How fast a program runs depends on lots of things. First of all, it depends on what computer you are running it on. If you are executing a program on a Turing Machine, you might have to wait years for something that would execute in a few seconds on a Cray. If you run several different programs that do the same thing on the same machine (e.g., if we ran everyone's code for program 4 on the same computer), they will take different amounts of time to execute. If one program is written to take full advantage of the fastest opcodes for a given CPU, it will run faster than a program that isn't. This is called system efficiency. System efficiency can be effected by which complier you use to compile your code and what kinds of optimization they do.
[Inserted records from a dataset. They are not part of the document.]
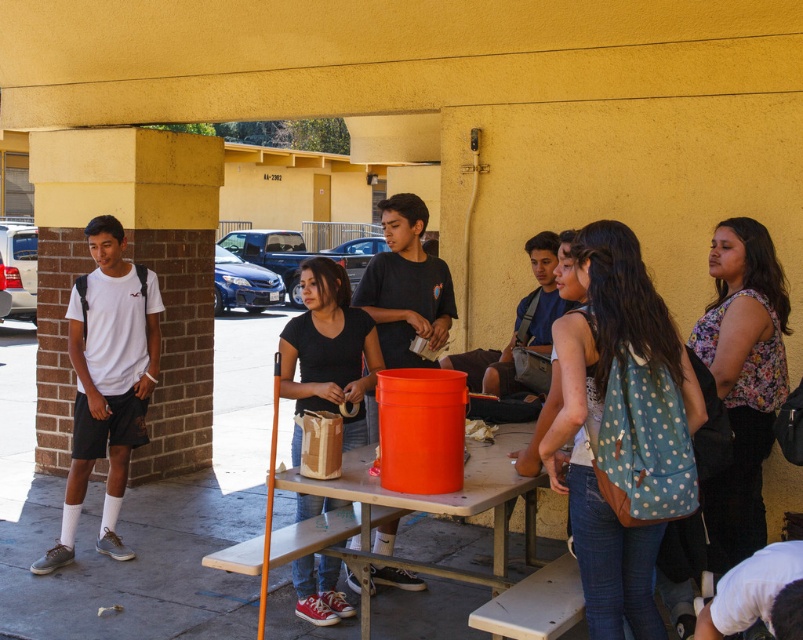 Question: Can you confirm if white matte t-shirt at left is wider than matte black shirt at center?

Choices:
 (A) yes
 (B) no

Answer: (A)

Question: Does wooden picnic table at center appear on the left side of matte black shirt at center?

Choices:
 (A) yes
 (B) no

Answer: (B)

Question: Is white matte t-shirt at left closer to camera compared to matte black shirt at center?

Choices:
 (A) yes
 (B) no

Answer: (B)

Question: Which object is the farthest from the matte black backpack at center?

Choices:
 (A) matte black shirt at center
 (B) wooden picnic table at center

Answer: (B)

Question: Which of the following is the closest to the observer?

Choices:
 (A) (522, 438)
 (B) (79, 291)

Answer: (A)

Question: Which point is farther from the camera taking this photo?

Choices:
 (A) (402, 205)
 (B) (345, 454)
 (C) (545, 280)

Answer: (C)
Another factor used to evaluate algorithms is how much computer memory they use. This is called space efficiency. If a person writes code that uses a lot of variables, it will take up more room than one that needs to use fewer. (Remember, every variable and parameter you declare takes up a slot in the activation record.) A program that manipulates images or sound files will take up a of memory. Image processing programs often have to store several sets of temporary image sized data. If one algorithm needs only 1 or 2, then it is more space efficient than one that needs 5 or 6.
The most common measure used to compare algorithms is computational efficiency. This measure has been designed to be independant of the size of the computer memory, the speed of the CPU, the efficiency of the compiler, or the optimization level used. It bases the evaluation of the algorithm on how hard it makes the computer work - how many comparisons it does, how many loops it has and how often the loops go around, and the number of assignment statements. Essentially it measures the amount of handling each item of data requires. Algorithms are evaluated on how they would perform in the best case situation, the worst case situation, and the average case situation.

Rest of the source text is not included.